Once you find the line with "Voir le prix" in the data below, transcribe exactly each line from there to the line with "funcionales.", inclusive, and nothing else. Drop the pictures.

Top of Provided records

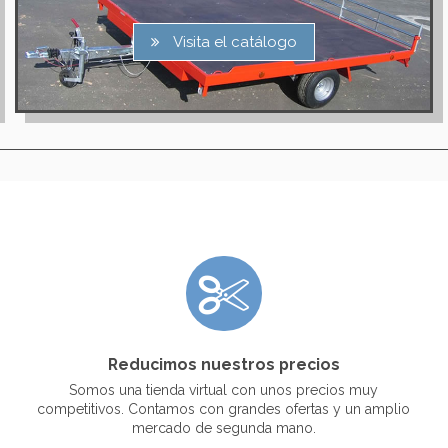
Visita el catálogo
Reducimos nuestros precios
Somos una tienda virtual con unos precios muy
competitivos. Contamos con grandes ofertas y un amplio
mercado de segunda mano.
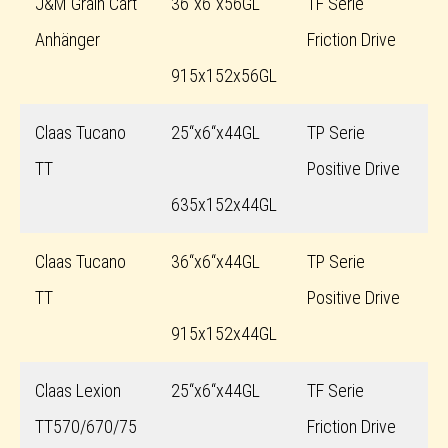
J&M Grain Cart
36“x6“x56GL
TF Serie
Anhänger
Friction Drive
915x152x56GL
Claas Tucano
25“x6“x44GL
TP Serie
TT
Positive Drive
635x152x44GL
Claas Tucano
36“x6“x44GL
TP Serie
TT
Positive Drive
915x152x44GL
Claas Lexion
25“x6“x44GL
TF Serie
TT570/670/75
Friction Drive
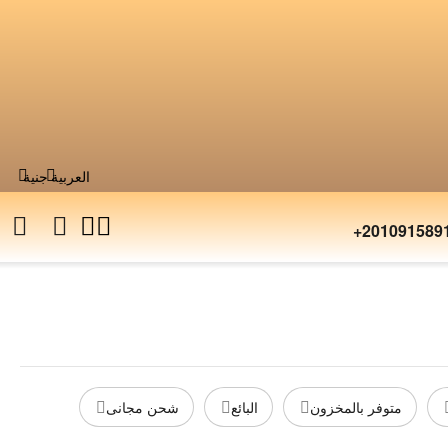
العربية
جنية
+201091589
متوفر بالمخزون
البائع
شحن مجانى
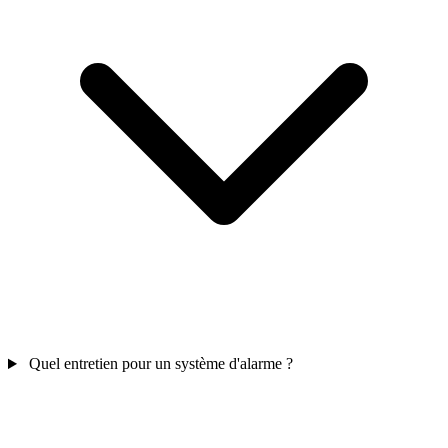
Quel entretien pour un système d'alarme ?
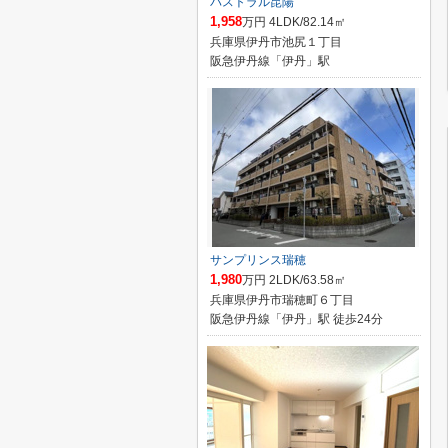
パストラル昆陽
1,958
万円 4LDK/82.14㎡
兵庫県伊丹市池尻１丁目
阪急伊丹線「伊丹」駅
サンプリンス瑞穂
1,980
万円 2LDK/63.58㎡
兵庫県伊丹市瑞穂町６丁目
阪急伊丹線「伊丹」駅 徒歩24分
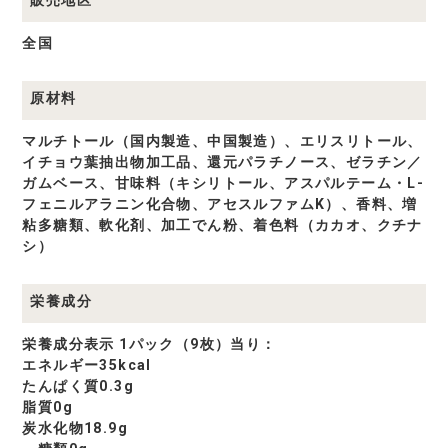
商
品
一
全国
覧
原材料
マルチトール（国内製造、中国製造）、エリスリトール、
イチョウ葉抽出物加工品、還元パラチノース、ゼラチン／
ガムベース、甘味料（キシリトール、アスパルテーム・L-
フェニルアラニン化合物、アセスルファムK）、香料、増
粘多糖類、軟化剤、加工でん粉、着色料（カカオ、クチナ
シ）
栄養成分
栄養成分表示 1パック（9枚）当り：
エネルギー35kcal
たんぱく質0.3g
脂質0g
炭水化物18.9g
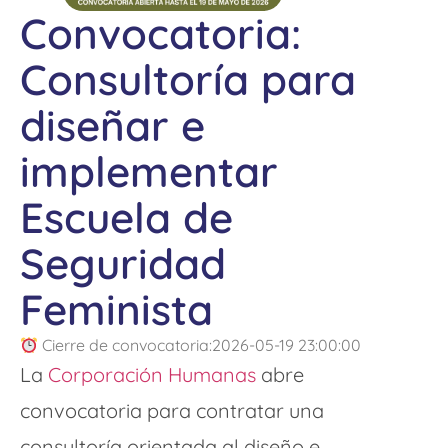
Convocatoria:
Consultoría para
diseñar e
implementar
Escuela de
Seguridad
Feminista
Cierre de convocatoria:2026-05-19 23:00:00
La
Corporación Humanas
abre
convocatoria para contratar una
consultoría orientada al diseño e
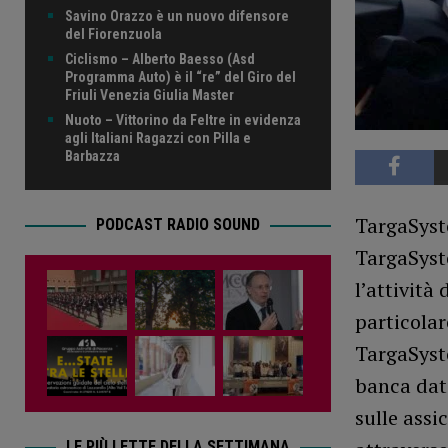
Savino Orazzo è un nuovo difensore
del Fiorenzuola
Ciclismo – Alberto Baesso (Asd
Programma Auto) è il “re” del Giro del
Friuli Venezia Giulia Master
Nuoto – Vittorino da Feltre in evidenza
agli Italiani Ragazzi con Pilla e
Barbazza
TargaSyste
PODCAST RADIO SOUND
TargaSyst
l’attività 
particolar
TargaSyste
banca dati
sulle assi
LE PIÙ LETTE DELLA SETTIMANA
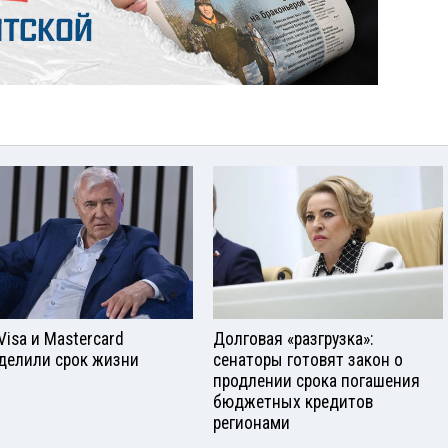
Visа и Mastercard
Долговая «разгрузка»:
делили срок жизни
сенаторы готовят закон о
продлении срока погашения
бюджетных кредитов
регионами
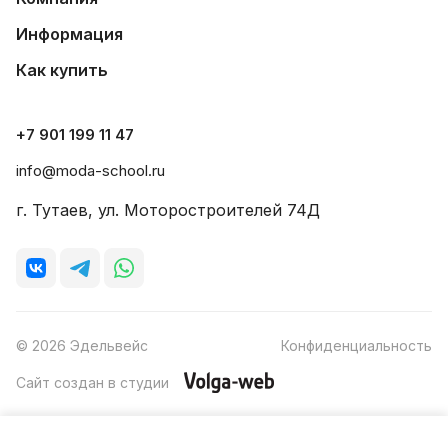
Информация
Как купить
+7 901 199 11 47
info@moda-school.ru
г. Тутаев, ул. Моторостроителей 74Д
© 2026 Эдельвейс
Конфиденциальность
Сайт создан в студии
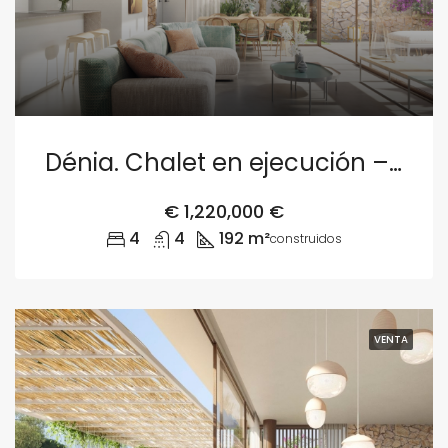
Dénia. Chalet en ejecución – Parcela 4
€
1,220,000 €
4
4
192 m²
construidos
VENTA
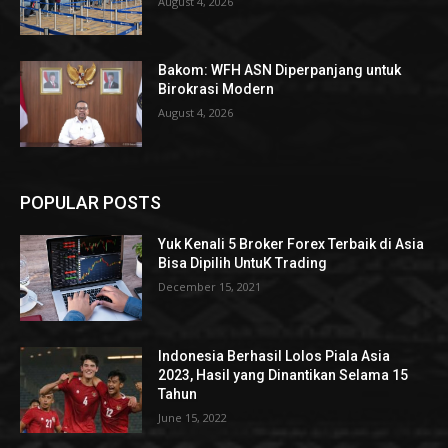
August 4, 2026
Bakom: WFH ASN Diperpanjang untuk
Birokrasi Modern
August 4, 2026
POPULAR POSTS
Yuk Kenali 5 Broker Forex Terbaik di Asia
Bisa Dipilih UntuK Trading
December 15, 2021
Indonesia Berhasil Lolos Piala Asia
2023, Hasil yang Dinantikan Selama 15
Tahun
June 15, 2022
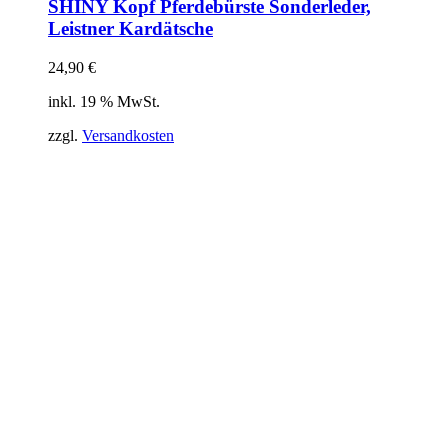
SHINY Kopf Pferdebürste Sonderleder,
Leistner Kardätsche
24,90
€
inkl. 19 % MwSt.
zzgl.
Versandkosten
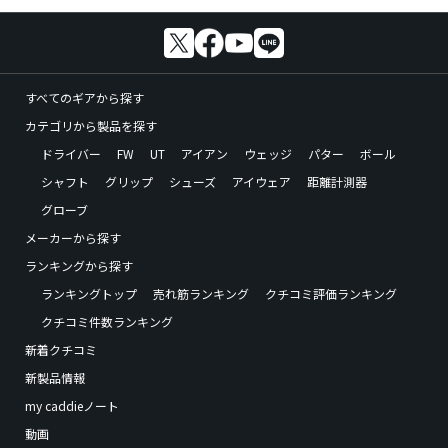
すべてのギアから探す
カテゴリから製品を探す
ドライバー
FW
UT
アイアン
ウェッジ
パター
ボール
シャフト
グリップ
シューズ
アイウェア
距離計測器
グローブ
メーカーから探す
ランキングから探す
ランキングトップ
売れ筋ランキング
クチコミ評価ランキング
クチコミ件数ランキング
新着クチコミ
新製品情報
my caddieノート
動画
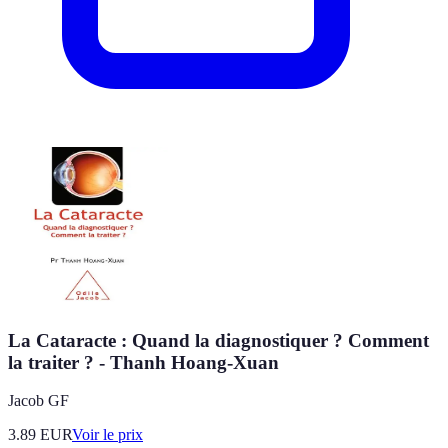
La Cataracte : Quand la diagnostiquer ? Comment
la traiter ? - Thanh Hoang-Xuan
Jacob GF
3.89
EUR
Voir le prix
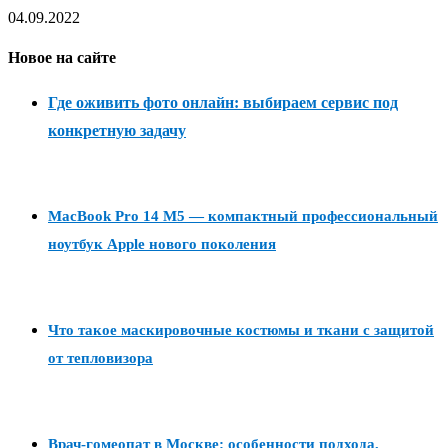
04.09.2022
Новое на сайте
Где оживить фото онлайн: выбираем сервис под
конкретную задачу
MacBook Pro 14 M5 — компактный профессиональный
ноутбук Apple нового поколения
Что такое маскировочные костюмы и ткани с защитой
от тепловизора
Врач-гомеопат в Москве: особенности подхода,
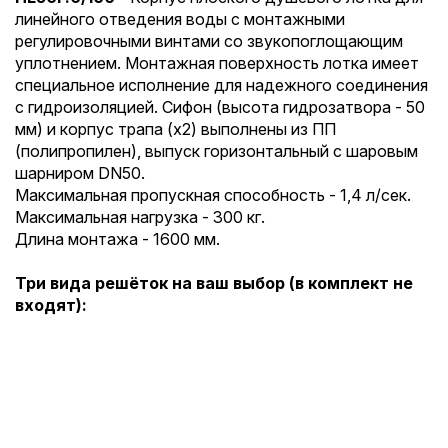
линейного отведения воды с монтажными
регулировочными винтами со звукопоглощающим
уплотнением. Монтажная поверхность лотка имеет
специальное исполнение для надежного соединения
с гидроизоляцией. Сифон (высота гидрозатвора - 50
мм) и корпус трапа (x2) выполнены из ПП
(полипропилен), выпуск горизонтальный с шаровым
шарниром DN50.
Максимальная пропускная способность - 1,4 л/сек.
Максимальная нагрузка - 300 кг.
Длина монтажа - 1600 мм.
Три вида решёток на ваш выбор (в комплект не
входят):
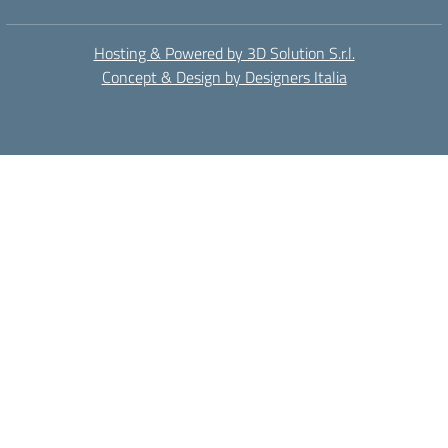
Hosting & Powered by 3D Solution S.r.l.
Concept & Design by Designers Italia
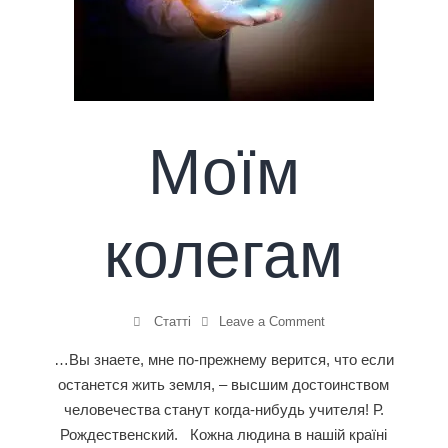
Моїм
колегам
Статті
Leave a Comment
…Вы знаете, мне по-прежнему верится, что если
останется жить земля, – высшим достоинством
человечества станут когда-нибудь учителя! Р.
Рождественский. Кожна людина в нашій країні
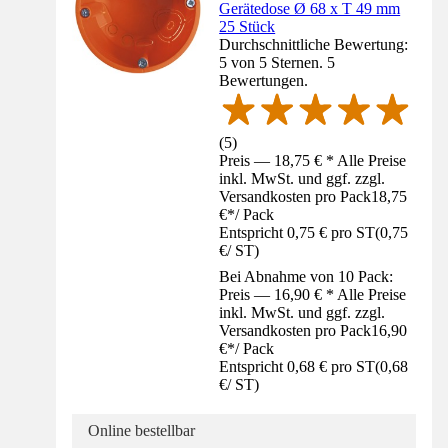
Gerätedose Ø 68 x T 49 mm
25 Stück
Durchschnittliche Bewertung:
5 von 5 Sternen. 5
Bewertungen.
(
5
)
Preis — 18,75 € * Alle Preise
inkl. MwSt. und ggf. zzgl.
Versandkosten pro Pack
18,75
€
*
/
Pack
Entspricht 0,75 € pro ST
(
0,75
€
/
ST
)
Bei Abnahme von 10 Pack:
Preis — 16,90 € * Alle Preise
inkl. MwSt. und ggf. zzgl.
Versandkosten pro Pack
16,90
€
*
/
Pack
Entspricht 0,68 € pro ST
(
0,68
€
/
ST
)
Online bestellbar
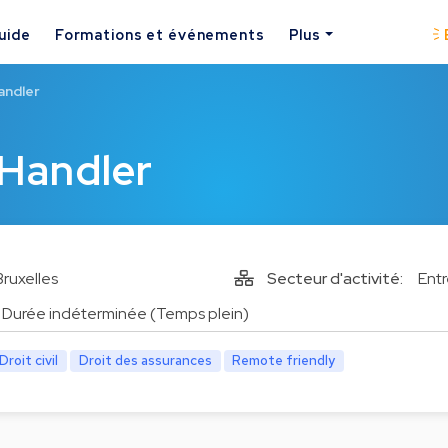
uide
Formations et événements
Plus
Handler
 Handler
Bruxelles
Secteur d'activité:
Entr
Durée indéterminée (Temps plein)
Droit civil
Droit des assurances
Remote friendly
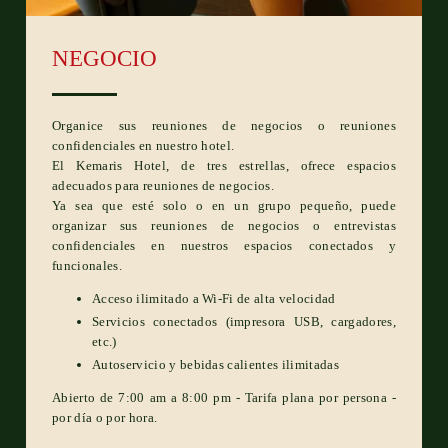
HABITACIONES &
APARTAMENTOS
NEGOCIO
SERVICIOS
EVENTOS Y PRIVATIZACIONES
Organice sus reuniones de negocios o reuniones
TURISMO
confidenciales en nuestro hotel.
El Kemaris Hotel, de tres estrellas, ofrece espacios
CONTACTO Y ACCESO
adecuados para reuniones de negocios.
Ya sea que esté solo o en un grupo pequeño, puede
GALERÍA
organizar sus reuniones de negocios o entrevistas
confidenciales en nuestros espacios conectados y
RESERVA
funcionales.
Acceso ilimitado a Wi-Fi de alta velocidad
Servicios conectados (impresora USB, cargadores,
etc.)
Autoservicio y bebidas calientes ilimitadas
Abierto de 7:00 am a 8:00 pm - Tarifa plana por persona -
por día o por hora.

Bottom of Provided records

_The answer_:
Voir le prix
04.09.2022
Новое на сайте
Где оживить фото онлайн: выбираем сервис под
конкретную задачу
MacBook Pro 14 M5 — компактный профессиональный
ноутбук Apple нового поколения
Что такое маскировочные костюмы и ткани с защитой
от тепловизора
Врач-гомеопат в Москве: особенности подхода,
линейного отведения воды с монтажными
регулировочными винтами со звукопоглощающим
уплотнением. Монтажная поверхность лотка имеет
специальное исполнение для надежного соединения
с гидроизоляцией. Сифон (высота гидрозатвора - 50
мм) и корпус трапа (x2) выполнены из ПП
(полипропилен), выпуск горизонтальный с шаровым
шарниром DN50.
Максимальная пропускная способность - 1,4 л/сек.
Максимальная нагрузка - 300 кг.
Длина монтажа - 1600 мм.
Три вида решёток на ваш выбор (в комплект не
входят):
Hosting & Powered by 3D Solution S.r.l.
Concept & Design by Designers Italia
Моїм
колегам
Статті
Leave a Comment
…Вы знаете, мне по-прежнему верится, что если
останется жить земля, – высшим достоинством
человечества станут когда-нибудь учителя! Р.
Рождественский. Кожна людина в нашій країні
Gerätedose Ø 68 x T 49 mm
25 Stück
Durchschnittliche Bewertung:
5 von 5 Sternen. 5
Bewertungen.
(
5
)
Preis — 18,75 € * Alle Preise
inkl. MwSt. und ggf. zzgl.
Versandkosten pro Pack
18,75
€
*
/
Pack
Entspricht 0,75 € pro ST
(
0,75
€
/
ST
)
Bei Abnahme von 10 Pack:
Preis — 16,90 € * Alle Preise
inkl. MwSt. und ggf. zzgl.
Versandkosten pro Pack
16,90
€
*
/
Pack
Entspricht 0,68 € pro ST
(
0,68
€
/
ST
)
Online bestellbar
uide
Formations et événements
Plus
Handler
 Handler
Bruxelles
Secteur d'activité:
Entr
Durée indéterminée (Temps plein)
Droit civil
Droit des assurances
Remote friendly
HABITACIONES &
APARTAMENTOS
NEGOCIO
SERVICIOS
EVENTOS Y PRIVATIZACIONES
Organice sus reuniones de negocios o reuniones
TURISMO
confidenciales en nuestro hotel.
El Kemaris Hotel, de tres estrellas, ofrece espacios
CONTACTO Y ACCESO
adecuados para reuniones de negocios.
Ya sea que esté solo o en un grupo pequeño, puede
GALERÍA
organizar sus reuniones de negocios o entrevistas
confidenciales en nuestros espacios conectados y
RESERVA
funcionales.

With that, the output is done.